■ **Brief**: The records below need to be set down again exactly; their images stay out.

■ **Record extracts**:
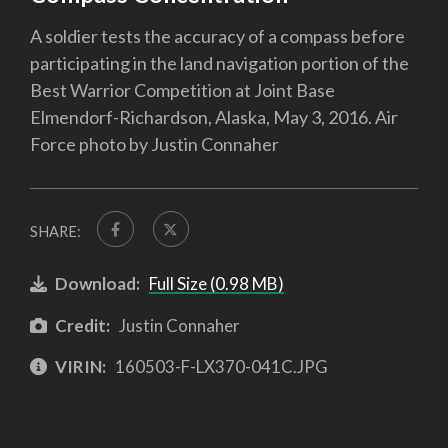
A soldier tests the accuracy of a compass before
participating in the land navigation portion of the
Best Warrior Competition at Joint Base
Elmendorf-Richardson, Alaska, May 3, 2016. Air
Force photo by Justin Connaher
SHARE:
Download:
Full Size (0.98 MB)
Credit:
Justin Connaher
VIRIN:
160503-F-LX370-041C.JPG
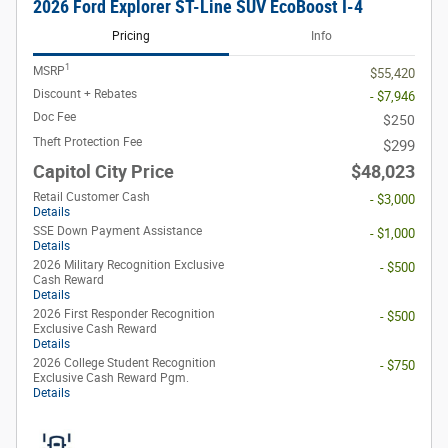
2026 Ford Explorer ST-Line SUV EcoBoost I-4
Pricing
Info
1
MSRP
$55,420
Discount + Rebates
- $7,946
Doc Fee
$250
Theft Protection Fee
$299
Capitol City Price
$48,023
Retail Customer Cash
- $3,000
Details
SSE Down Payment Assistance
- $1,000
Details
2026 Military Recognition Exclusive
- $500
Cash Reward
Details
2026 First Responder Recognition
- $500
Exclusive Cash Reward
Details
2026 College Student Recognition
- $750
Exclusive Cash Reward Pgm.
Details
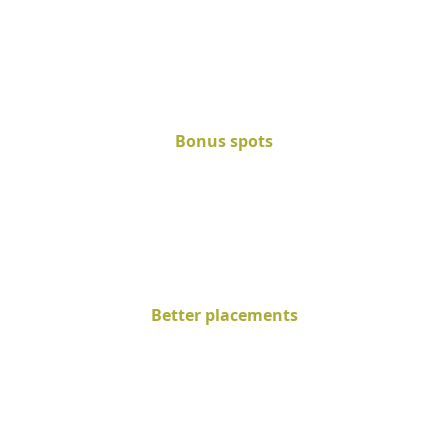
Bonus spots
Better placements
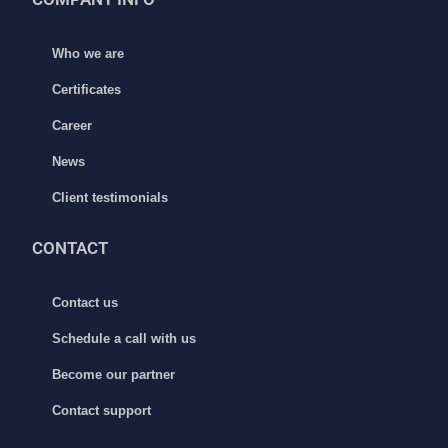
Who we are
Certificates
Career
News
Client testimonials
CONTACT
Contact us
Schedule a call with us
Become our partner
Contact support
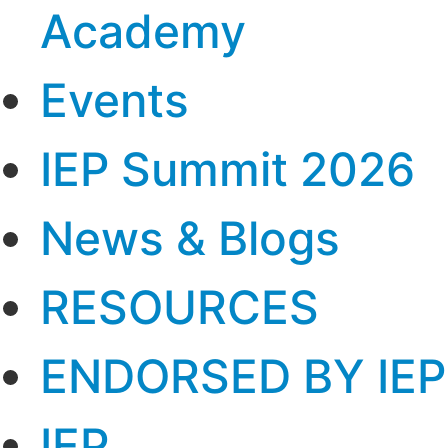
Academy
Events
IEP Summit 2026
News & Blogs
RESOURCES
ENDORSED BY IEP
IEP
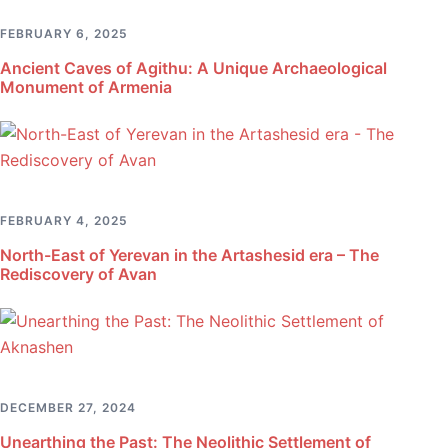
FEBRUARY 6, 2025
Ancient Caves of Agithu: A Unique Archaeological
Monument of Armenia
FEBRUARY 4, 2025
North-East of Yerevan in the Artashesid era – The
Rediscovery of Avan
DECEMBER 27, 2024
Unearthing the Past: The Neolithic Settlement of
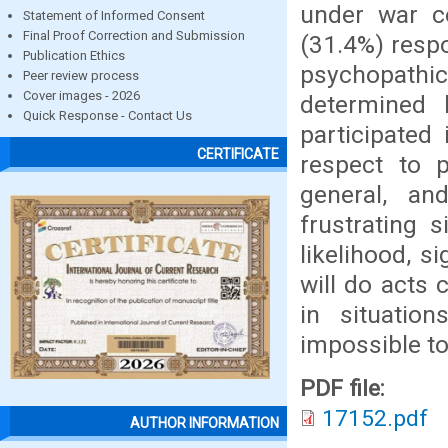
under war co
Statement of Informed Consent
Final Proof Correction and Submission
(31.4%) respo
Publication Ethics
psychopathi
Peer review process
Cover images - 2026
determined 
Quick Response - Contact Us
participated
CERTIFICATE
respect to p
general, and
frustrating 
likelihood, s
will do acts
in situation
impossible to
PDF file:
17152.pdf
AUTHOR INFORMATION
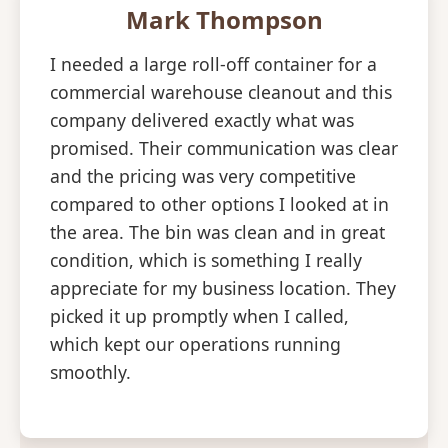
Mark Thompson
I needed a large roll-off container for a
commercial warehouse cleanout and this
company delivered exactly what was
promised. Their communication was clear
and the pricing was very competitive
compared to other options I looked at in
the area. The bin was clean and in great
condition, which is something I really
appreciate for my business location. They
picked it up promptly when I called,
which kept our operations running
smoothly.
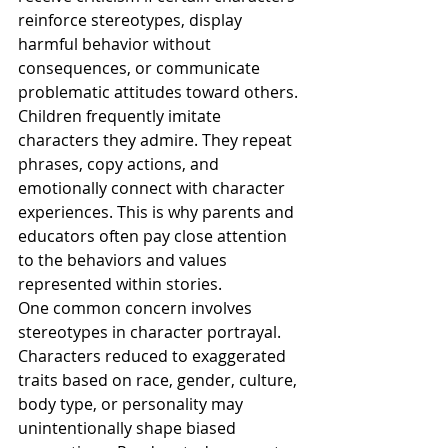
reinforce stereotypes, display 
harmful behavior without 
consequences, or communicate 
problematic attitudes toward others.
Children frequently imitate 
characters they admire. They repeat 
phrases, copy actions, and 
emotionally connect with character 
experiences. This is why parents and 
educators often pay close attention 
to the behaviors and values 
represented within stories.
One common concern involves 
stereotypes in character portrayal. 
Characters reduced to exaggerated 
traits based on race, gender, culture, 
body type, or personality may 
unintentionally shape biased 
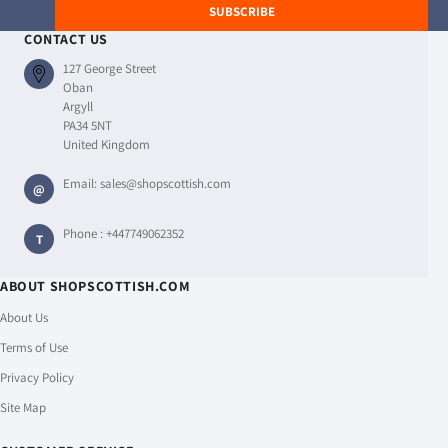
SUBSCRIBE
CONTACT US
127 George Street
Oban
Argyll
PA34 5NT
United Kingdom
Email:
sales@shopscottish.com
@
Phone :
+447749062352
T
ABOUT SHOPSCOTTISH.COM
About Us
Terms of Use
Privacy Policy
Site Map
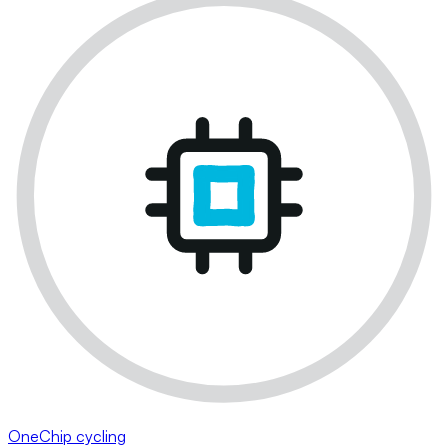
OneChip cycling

■ **Worked solution**:
A soldier tests the accuracy of a compass before
participating in the land navigation portion of the
Best Warrior Competition at Joint Base
Elmendorf-Richardson, Alaska, May 3, 2016. Air
Force photo by Justin Connaher
SHARE:
Download:
Full Size (0.98 MB)
Credit:
Justin Connaher
VIRIN:
160503-F-LX370-041C.JPG
2026 Ford Explorer ST-Line SUV EcoBoost I-4
Pricing
Info
1
MSRP
$55,420
Discount + Rebates
- $7,946
Doc Fee
$250
Theft Protection Fee
$299
Capitol City Price
$48,023
Retail Customer Cash
- $3,000
Details
SSE Down Payment Assistance
- $1,000
Details
2026 Military Recognition Exclusive
- $500
Cash Reward
Details
2026 First Responder Recognition
- $500
Exclusive Cash Reward
Details
2026 College Student Recognition
- $750
Exclusive Cash Reward Pgm.
Details
Bonus spots
Better placements
Who we are
Certificates
Career
News
Client testimonials
CONTACT
Contact us
Schedule a call with us
Become our partner
Contact support
Academy
Events
IEP Summit 2026
News & Blogs
RESOURCES
ENDORSED BY IEP
IEP
FEBRUARY 6, 2025
Ancient Caves of Agithu: A Unique Archaeological
Monument of Armenia
FEBRUARY 4, 2025
North-East of Yerevan in the Artashesid era – The
Rediscovery of Avan
DECEMBER 27, 2024
Unearthing the Past: The Neolithic Settlement of
under war co
Statement of Informed Consent
Final Proof Correction and Submission
(31.4%) respo
Publication Ethics
psychopathi
Peer review process
Cover images - 2026
determined 
Quick Response - Contact Us
participated
CERTIFICATE
respect to p
general, and
frustrating 
likelihood, s
will do acts
in situation
impossible to
PDF file:
17152.pdf
AUTHOR INFORMATION
Mark Thompson
I needed a large roll-off container for a
commercial warehouse cleanout and this
company delivered exactly what was
promised. Their communication was clear
and the pricing was very competitive
compared to other options I looked at in
the area. The bin was clean and in great
condition, which is something I really
appreciate for my business location. They
picked it up promptly when I called,
which kept our operations running
smoothly.
reinforce stereotypes, display 
harmful behavior without 
consequences, or communicate 
problematic attitudes toward others.
Children frequently imitate 
characters they admire. They repeat 
phrases, copy actions, and 
emotionally connect with character 
experiences. This is why parents and 
educators often pay close attention 
to the behaviors and values 
represented within stories.
One common concern involves 
stereotypes in character portrayal. 
Characters reduced to exaggerated 
traits based on race, gender, culture, 
body type, or personality may 
unintentionally shape biased 
SUBSCRIBE
CONTACT US
127 George Street
Oban
Argyll
PA34 5NT
United Kingdom
Email:
sales@shopscottish.com
@
Phone :
+447749062352
T
ABOUT SHOPSCOTTISH.COM
About Us
Terms of Use
Privacy Policy
Site Map
OneChip cycling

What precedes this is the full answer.